**Task to complete:** Would you please return the data below verbatim, without its pictures?

*** Opening Data for processing ***

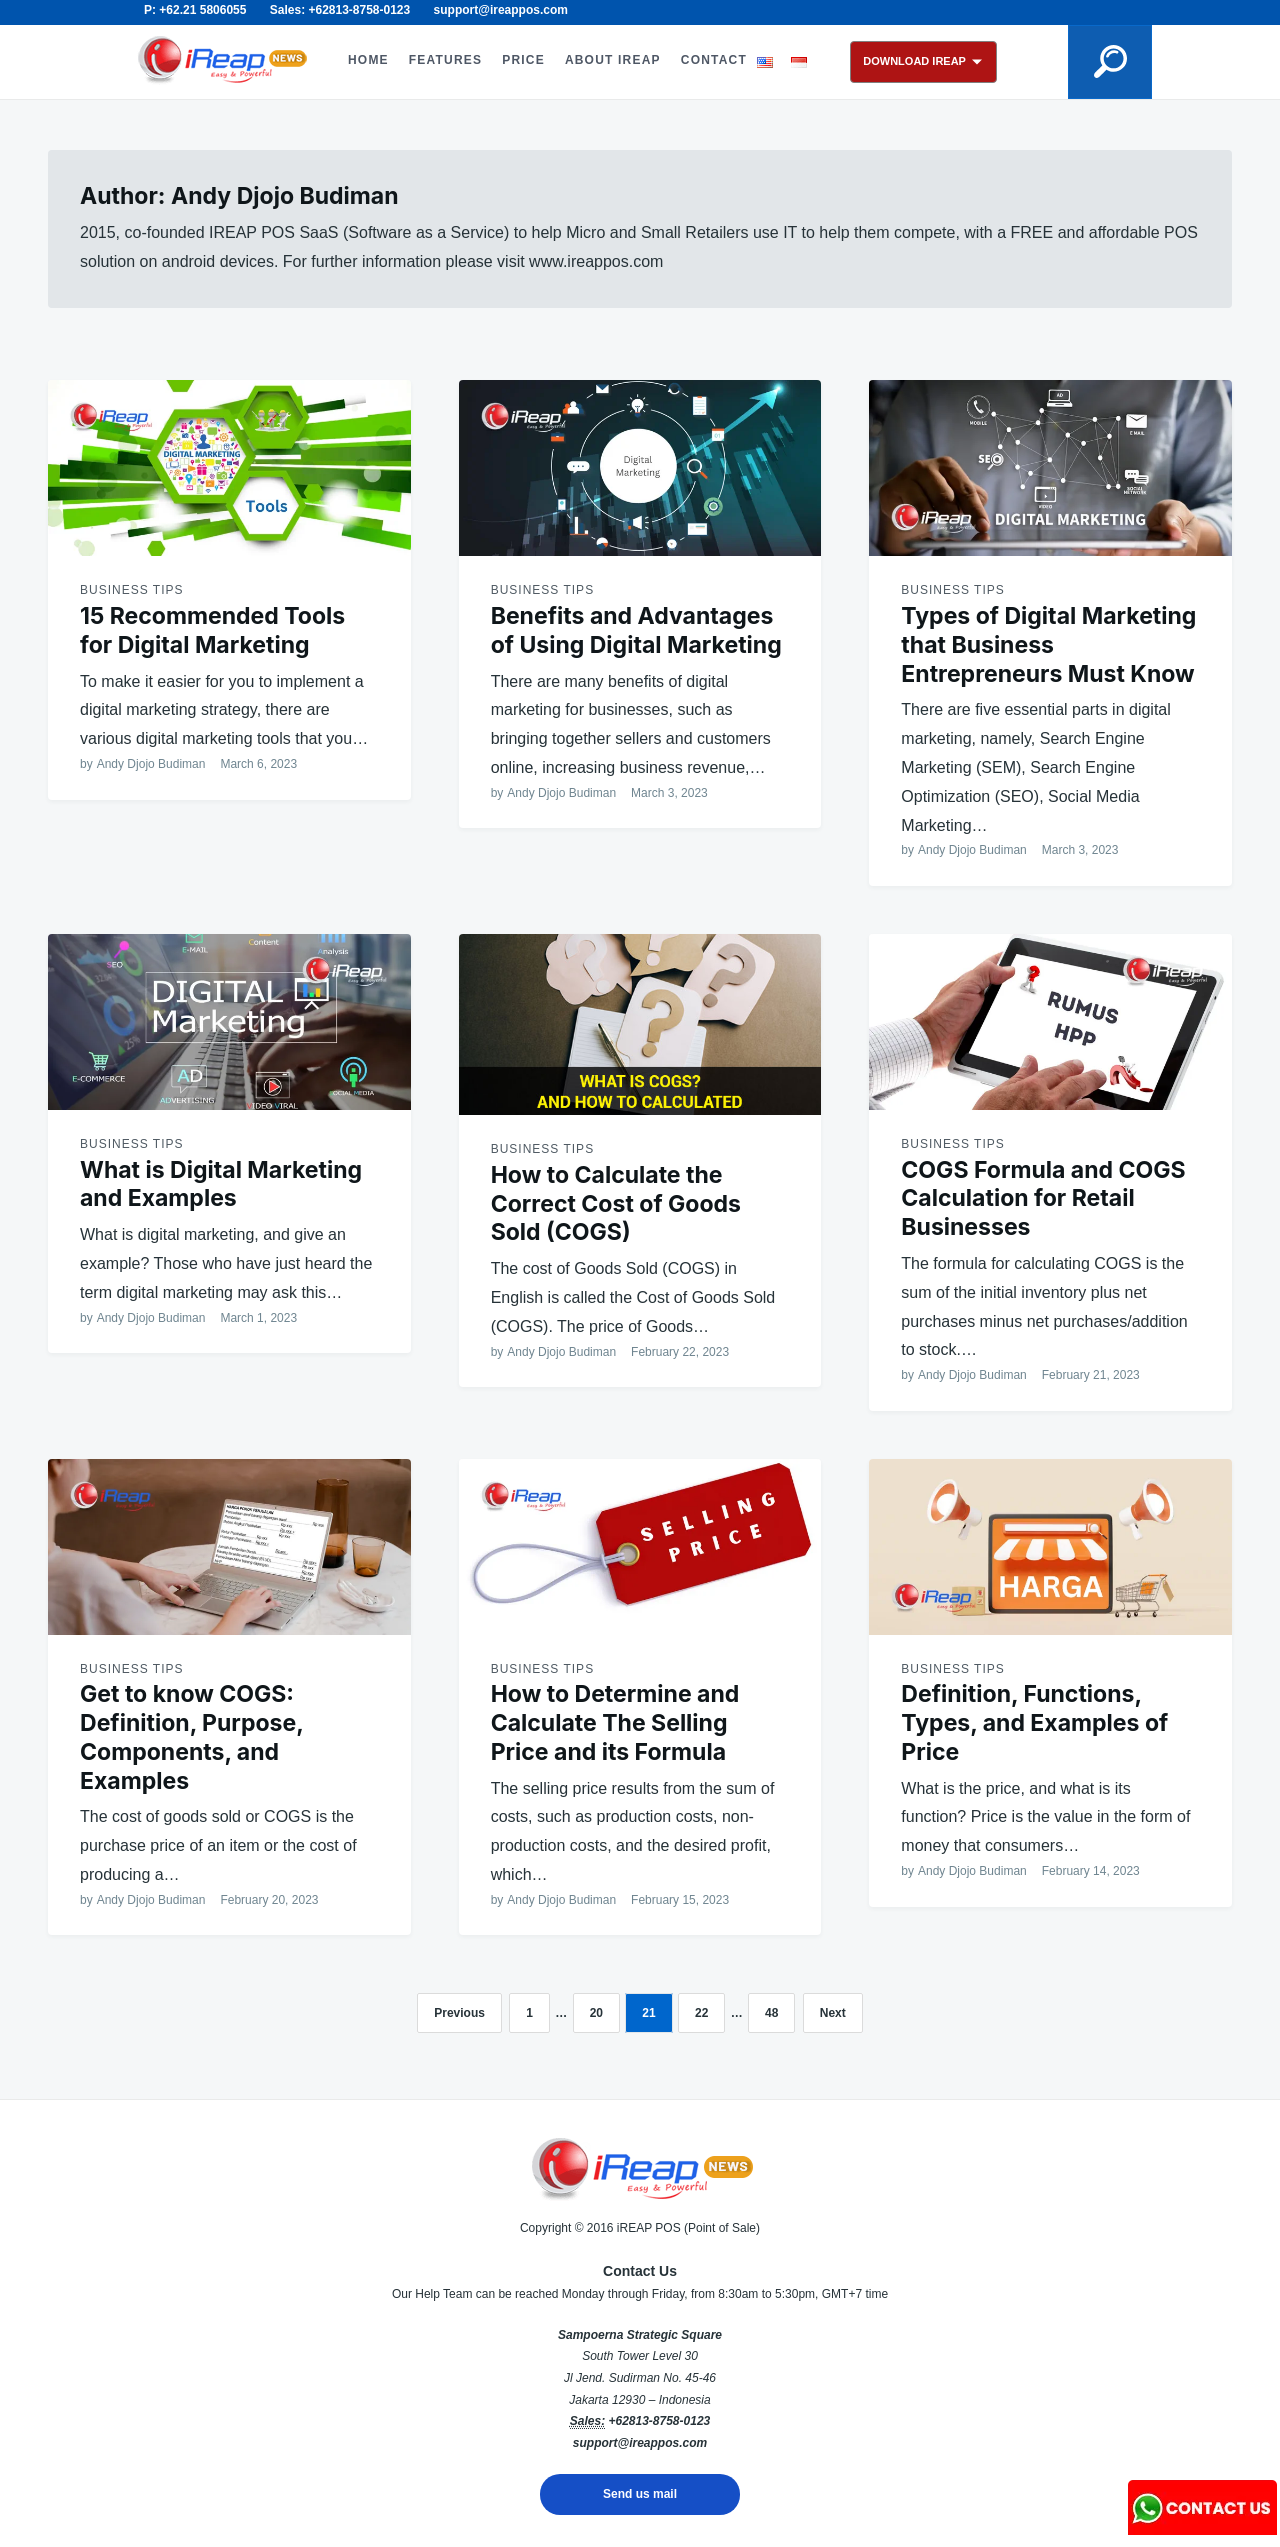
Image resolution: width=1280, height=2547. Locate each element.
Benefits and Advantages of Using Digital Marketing (636, 630)
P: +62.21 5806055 (195, 10)
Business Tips (131, 590)
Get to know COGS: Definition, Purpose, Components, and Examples (191, 1737)
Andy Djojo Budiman (151, 764)
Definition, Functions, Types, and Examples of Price (1034, 1723)
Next (833, 2013)
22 (701, 2013)
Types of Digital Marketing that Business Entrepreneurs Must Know (1048, 645)
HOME (368, 60)
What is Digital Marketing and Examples (221, 1184)
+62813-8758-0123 (659, 2421)
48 (771, 2013)
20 (596, 2013)
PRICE (523, 60)
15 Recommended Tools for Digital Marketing (212, 630)
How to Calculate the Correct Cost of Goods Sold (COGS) (616, 1204)
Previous (459, 2013)
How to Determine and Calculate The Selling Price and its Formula (615, 1723)
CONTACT (714, 60)
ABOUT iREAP (613, 60)
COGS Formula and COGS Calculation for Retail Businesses (1043, 1199)
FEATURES (445, 60)
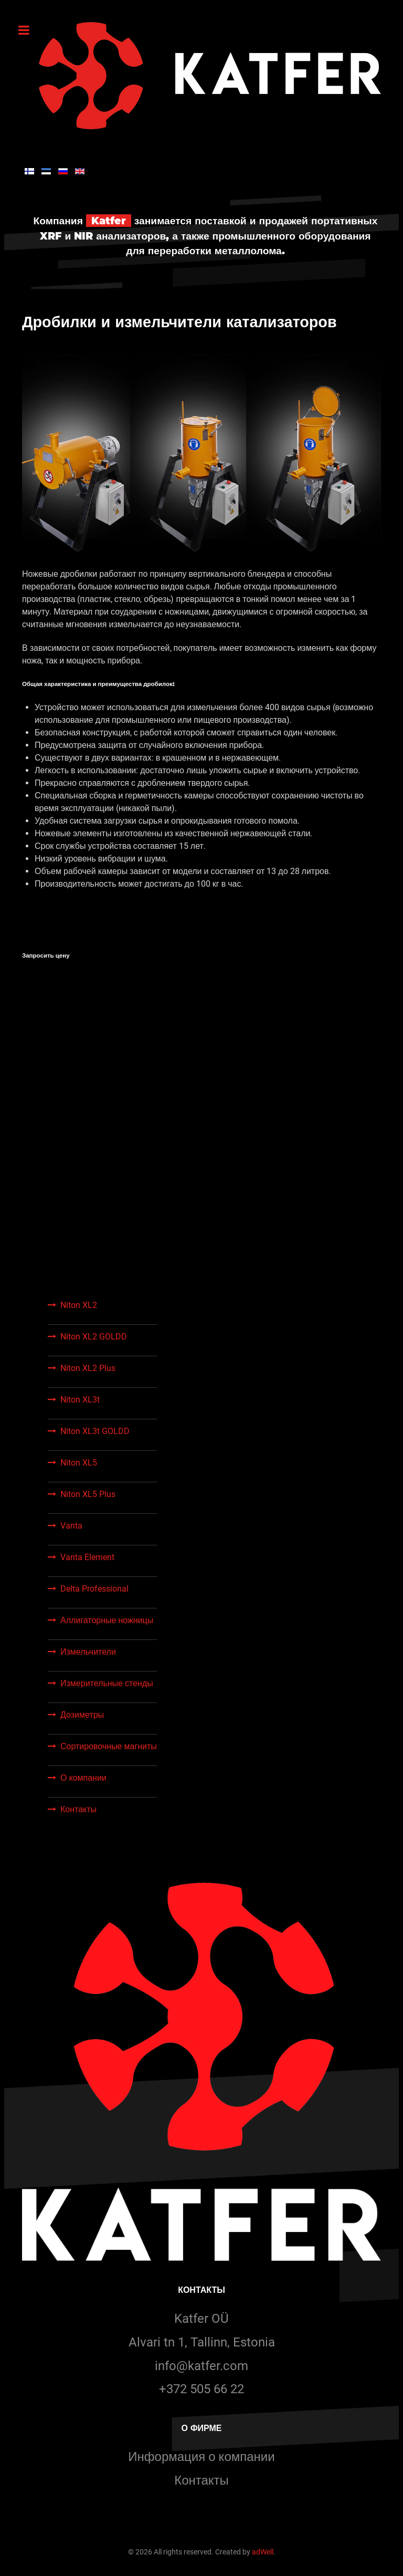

*** Closing Data for processing ***

**Output of the exercise:**
Image resolution: width=1280, height=2547. Locate each element.
Benefits and Advantages of Using Digital Marketing (636, 630)
P: +62.21 5806055 (195, 10)
Business Tips (131, 590)
Get to know COGS: Definition, Purpose, Components, and Examples (191, 1737)
Andy Djojo Budiman (151, 764)
Definition, Functions, Types, and Examples of Price (1034, 1723)
Next (833, 2013)
22 (701, 2013)
Types of Digital Marketing that Business Entrepreneurs Must Know (1048, 645)
HOME (368, 60)
What is Digital Marketing and Examples (221, 1184)
+62813-8758-0123 (659, 2421)
48 (771, 2013)
20 (596, 2013)
PRICE (523, 60)
15 Recommended Tools for Digital Marketing (212, 630)
How to Calculate the Correct Cost of Goods Sold (COGS) (616, 1204)
Previous (459, 2013)
How to Determine and Calculate The Selling Price and its Formula (615, 1723)
CONTACT (714, 60)
ABOUT iREAP (613, 60)
COGS Formula and COGS Calculation for Retail Businesses (1043, 1199)
FEATURES (445, 60)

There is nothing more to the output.